Tomorrow’s Trade Idea, Today
ADI-OS TO THE STATUS QUO

Robots Have a Sensor Problem
Jefferies $JEF ( ▲ 1.62% ) has named Analog Devices $ADI ( ▼ 2.67% ) a Buy with a $410 price target in a research note on the coming humanoid robot wave.
Analyst Blayne Curtis cited the company's expertise in sensors and analog control, along with a partnership with Nvidia $NVDA ( ▼ 4.16% ) to integrate those components into AI computing, as the core reason.
More Than a Parts Supplier
Analog Devices translates the physical world into data, producing sensors, motion controls, and power management. In a humanoid robot, those components are everywhere.
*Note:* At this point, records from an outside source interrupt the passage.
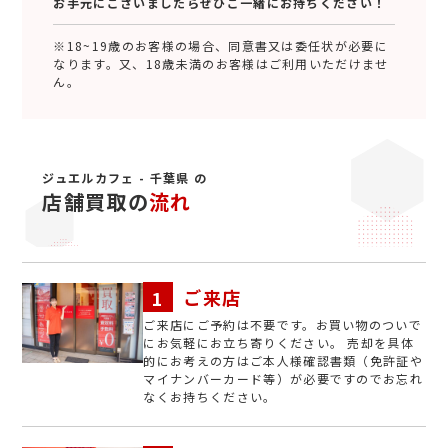
お手元にございましたらぜひご一緒にお持ちください！
※18~19歳のお客様の場合、同意書又は委任状が必要に
なります。又、18歳未満のお客様はご利用いただけませ
ん。
ジュエルカフェ - 千葉県 の
店舗買取の
流れ
ご来店
ご来店にご予約は不要です。お買い物のついで
にお気軽にお立ち寄りください。 売却を具体
的にお考えの方はご本人様確認書類（免許証や
マイナンバーカード等）が必要ですのでお忘れ
なくお持ちください。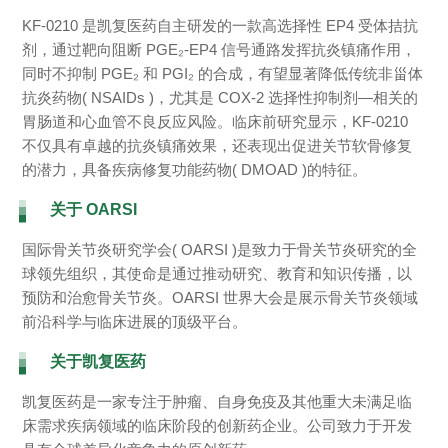
KF‑0210 是凯复医药自主研发的一款高选择性 EP4 受体拮抗
剂，通过靶向阻断 PGE₂-EP4 信号通路发挥抗炎镇痛作用，
同时不抑制 PGE₂ 和 PGI₂ 的合成，有望显著降低传统非甾体
抗炎药物( NSAIDs )，尤其是 COX‑2 选择性抑制剂—相关的
胃肠道和心血管不良反应风险。临床前研究显示，KF‑0210
不仅具有卓越的抗炎镇痛效果，还表现出促进关节软骨修复
的潜力，具备疾病修复功能药物( DMOAD )的特征。
关于 OARSI
国际骨关节炎研究学会( OARSI )是致力于骨关节炎研究的全
球领先组织，其使命是通过推动研究、教育和知识传播，以
预防和治愈骨关节炎。OARSI 世界大会是展示骨关节炎领域
前沿科学与临床进展的顶级平台。
关于凯复医药
凯复医药是一家专注于肿瘤、自身免疫及其他重大未满足临
床需求疾病领域的临床阶段的创新药企业。公司致力于开发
Curtis argues that ADI is embedded in the architecture, not a peripheral beneficiary. The Nvidia partnership deepens that thesis: ADI's analog sensing feeds directly into AI inference as a foundation, not an add-on.
Meanwhile, three drivers are pushing humanoid robots toward wider adoption, Jefferies said: an aging population, declining interest in manufacturing jobs among younger workers, and continuing breakthroughs in semiconductors and AI.
The Metals, the Motors, and the Hold
Jefferies' note goes well beyond ADI.
The firm noted that 70% of a humanoid robot's weight comes from metal, flagging Freeport-McMoRan $FCX ( ▼ 2.21% ), Alcoa $AA ( ▼ 1.87% ), and Nucor $NUE ( ▲ 0.51% ) for copper, aluminum, and steel exposure respectively.
Tesla $TSLA ( ▼ 3.59% ) made the list with a Hold and a $300 price target. Analyst Philippe Houchois acknowledged Tesla's head start with Optimus but noted that "large-scale applications remain ill-defined" and the commercial case is still being written.
For ADI, the case is already written. It doesn't build the robot. It builds what makes the robot feel.